OpenAI Rolls Out Open-Source Speech Recognition System

OpenAI has released a new open source AI speech recognition model called Whisper that can recognize and translate audio at levels it says compare in accuracy and robustness to human abilities. Case uses include transcription of speeches, interviews, podcasts and conversations. “Moreover, it enables transcription in multiple languages, as well as translation from those languages into English,” says OpenAI, which is open-sourcing models and inference code on GitHub “to serve as a foundation for building useful applications and for further research on robust speech processing.”

While there are already some very good automatic speech recognition (ASR) systems —some central to software and services from Google, Amazon and Meta Platforms — OpenAI says what sets Whisper apart is its training: 680,000 hours of multilingual and multitask supervised data collected from the web.

That large dataset “leads to improved robustness to accents, background noise and technical language,” Open AI notes in its announcement. “The primary intended users of [the Whisper] models are AI researchers studying robustness, generalization, capabilities, biases and constraints of the current model.”

Ars Technica says Whisper is “an encoder-decoder transformer, a type of neural network that can use context gleaned from input data to learn associations that can then be translated into the model’s output.”
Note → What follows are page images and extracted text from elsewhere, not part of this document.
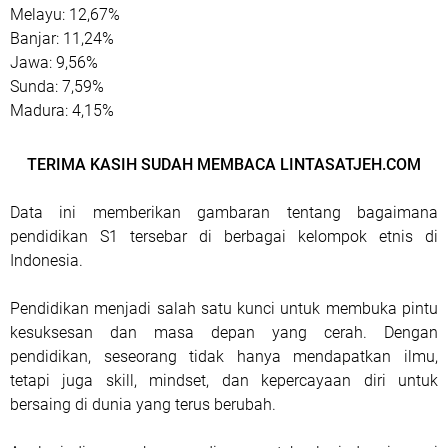
Melayu: 12,67%
Banjar: 11,24%
Jawa: 9,56%
Sunda: 7,59%
Madura: 4,15%
TERIMA KASIH SUDAH MEMBACA LINTASATJEH.COM
Data ini memberikan gambaran tentang bagaimana
pendidikan S1 tersebar di berbagai kelompok etnis di
Indonesia.
Pendidikan menjadi salah satu kunci untuk membuka pintu
kesuksesan dan masa depan yang cerah. Dengan
pendidikan, seseorang tidak hanya mendapatkan ilmu,
tetapi juga skill, mindset, dan kepercayaan diri untuk
bersaing di dunia yang terus berubah.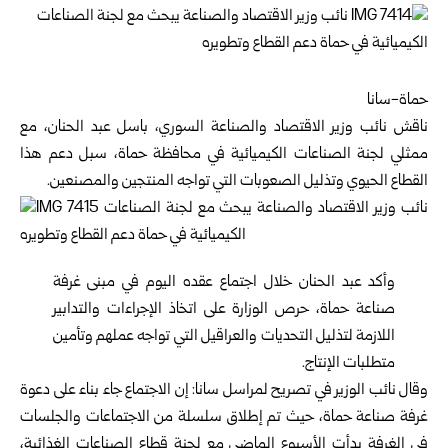
حماة-سانا
ناقش نائب وزير الاقتصاد والصناعة السوري، باسل عبد الحنان، مع
ممثلي لجنة الصناعات الكيميائية في محافظة
حماة
، سبل دعم هذا
القطاع الحيوي وتذليل الصعوبات التي تواجه المنتجين والمصنعين.
وأكد عبد الحنان خلال اجتماع عقده اليوم في مبنى غرفة
صناعة حماة، حرص الوزارة على اتخاذ الإجراءات والتدابير
اللازمة لتذليل التحديات والعراقيل التي تواجه عملهم وتأمين
متطلبات الإنتاج.
وقال نائب الوزير في تصريح لمراسل سانا: إن الاجتماع جاء بناء على دعوة
غرفة صناعة حماة، حيث تم إطلاق سلسلة من الاجتماعات والجلسات
في الغرفة بدأت الأسبوع الماضي مع لجنة قطاع الصناعات الغذائية،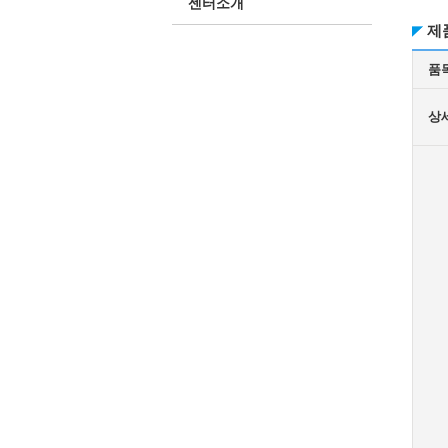
센터소개
제
품
상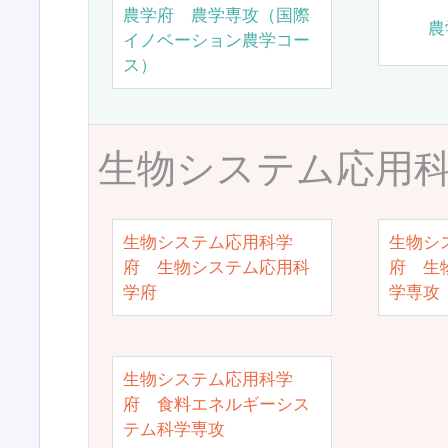
農学府 農学専攻（国際
農
イノベーション農学コー
ス）
生物システム応用
生物システム応用科学
生物シ
府 生物システム応用科
府 生
学府
学専攻
生物システム応用科学
府 食料エネルギーシス
テム科学専攻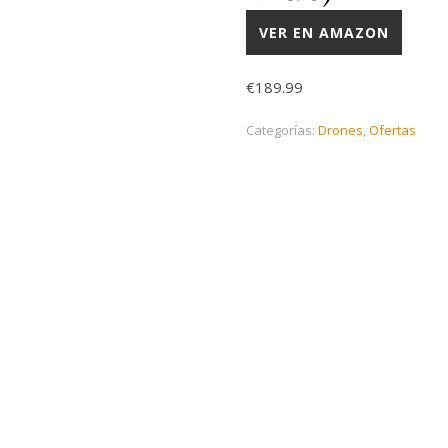
VER EN AMAZON
€
189.99
Categorías:
Drones
,
Ofertas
Citing OpenAI’s Whisper GitHub repository, TechCrunch writes that the models “show strong ASR results in ~10 languages. They may exhibit additional capabilities … if fine-tuned on certain tasks like voice activity detection, speaker classification or speaker diarization but have not been robustly evaluated in these areas.”

Whisper doesn’t work equally well across languages, evidencing higher error rates on languages and vocal intonations that were not well-represented in the training data. TechCrunch reports that is “nothing new to the world of speech recognition, unfortunately. Biases have long plagued even the best systems, with a 2020 Stanford study finding systems from Amazon, Apple, Google, IBM and Microsoft made far fewer errors — about 35 percent — with users who are white than with users who are Black.”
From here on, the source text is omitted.